AI has been available since the 1950s. However, improvements to systems over the decades and educated programmers that can increase and understand functionality have facilitated an expansive global shift towards rapid AI implementation. As a result, AI spending is projected to reach almost $80 billion by 2022.
Logistics and Transport
Machine learning and AI have been used in the transportation and logistics industry to analyze supply and demand chains. Advancements in real-time technologies operating on a multidisciplinary and interoperational technology system streamlines operations. Improvements to existing applications alongside new applications are now possible.

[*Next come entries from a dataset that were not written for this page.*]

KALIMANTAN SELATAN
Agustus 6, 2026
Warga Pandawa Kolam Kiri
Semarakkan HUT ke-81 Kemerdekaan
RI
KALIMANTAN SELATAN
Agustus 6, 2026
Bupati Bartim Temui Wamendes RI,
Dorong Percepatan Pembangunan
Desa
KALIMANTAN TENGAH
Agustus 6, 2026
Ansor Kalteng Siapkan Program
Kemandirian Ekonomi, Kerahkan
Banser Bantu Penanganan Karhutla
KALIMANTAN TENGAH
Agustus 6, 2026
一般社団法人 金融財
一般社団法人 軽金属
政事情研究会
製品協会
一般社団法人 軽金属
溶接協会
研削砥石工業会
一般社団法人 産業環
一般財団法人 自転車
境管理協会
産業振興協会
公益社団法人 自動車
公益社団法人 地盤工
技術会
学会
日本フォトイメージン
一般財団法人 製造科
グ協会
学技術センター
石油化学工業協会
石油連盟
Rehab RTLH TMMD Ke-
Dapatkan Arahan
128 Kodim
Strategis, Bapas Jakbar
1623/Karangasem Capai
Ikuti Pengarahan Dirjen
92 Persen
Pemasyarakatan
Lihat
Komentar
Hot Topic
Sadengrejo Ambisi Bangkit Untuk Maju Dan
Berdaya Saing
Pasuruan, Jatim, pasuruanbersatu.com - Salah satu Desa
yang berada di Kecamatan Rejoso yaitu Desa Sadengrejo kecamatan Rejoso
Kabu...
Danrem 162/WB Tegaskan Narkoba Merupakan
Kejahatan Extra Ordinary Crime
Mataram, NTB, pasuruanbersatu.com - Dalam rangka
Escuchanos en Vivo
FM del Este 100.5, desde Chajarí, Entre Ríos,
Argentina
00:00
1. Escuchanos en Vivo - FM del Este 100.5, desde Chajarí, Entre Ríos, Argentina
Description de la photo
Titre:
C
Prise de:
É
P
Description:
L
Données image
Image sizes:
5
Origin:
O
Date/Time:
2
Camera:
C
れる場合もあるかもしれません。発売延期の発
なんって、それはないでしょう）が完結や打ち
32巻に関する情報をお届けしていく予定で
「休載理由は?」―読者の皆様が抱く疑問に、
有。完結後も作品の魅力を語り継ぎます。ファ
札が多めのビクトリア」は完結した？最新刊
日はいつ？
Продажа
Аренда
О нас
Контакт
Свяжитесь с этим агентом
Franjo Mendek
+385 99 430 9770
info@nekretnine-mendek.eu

Some features are potentially beneficial to significant chains and leading independent insurance brokers alike as AI and ML integrate to predict vehicle maintenance issues, avoid congested areas and effectively navigate automated driverless vehicles. For example, artificial neurons can manage and operate vehicles better and at a level far quicker than a human brain.
Currently, 90% of US hospitals use AI as a part of their crucial infrastructure. The automation features of AI systems such as SAGE allows hospitals to streamline vital operations and improve broken healthcare processes. However, AI and ML in hospitals are currently operating on a quasi-trial basis, yet the benefits are becoming apparent.
The practical applications of AI in the medical field have been widely known and implemented for years. Fundamental medical AI systems help physicians record notes, analyze data, and enter data into record systems. Advanced systems utilize data sets to diagnose, treat and predict results in a medical setting.
e-Commerce and Retail
One of the more practical applications of AI is in the retail industry. Big data drives AI systems in e-commerce, currently accounting for 35% of online sales. Retailers like Amazon utilize AI for customer recommendations based on previously analyzed data. Upselling and cross-selling are also made possible by implementing intrinsic AI systems that are part of the infrastructure as a whole.
AI in commerce doesn’t only relate to sales. Chatbots and AI-driven interfaces are becoming increasingly popular. Customers can raise queries using ChatBot systems, but bots are also becoming more popular as a promotional method. Bots can recommend purchases via an online store interface, and it is predicted that by the end of 2021, 80% of all human interactions at an online store will be managed by AI systems.
The vast implementation of AI systems has increased spending to $80 billion per year, while improvements to systems, ease-of-use, and educated programmers have facilitated the shift towards major AI infrastructure. As a result, various industries such as transport and logistics, medicine, and retail benefit from these systems.
The prediction models of AI and ML efficiently integrate into transport, where data can be used to analyze insurance-focused aspects such as vehicle maintenance, diver automation, and collision reduction.
Process automation AI is helping doctors and hospitals all over the world streamline their operations, with 90% of hospitals in the US adopting automated systems for data analysis and patient access where data is analyzed for predicting and diagnosing illnesses.
It is now estimated that 80% of online retail interactions are handled by ChatBots. AI systems in retail are at such an advanced level that they can operate a storefront, and data analysis allows suggestions to be made to previous customers in addition to upselling and cross-selling.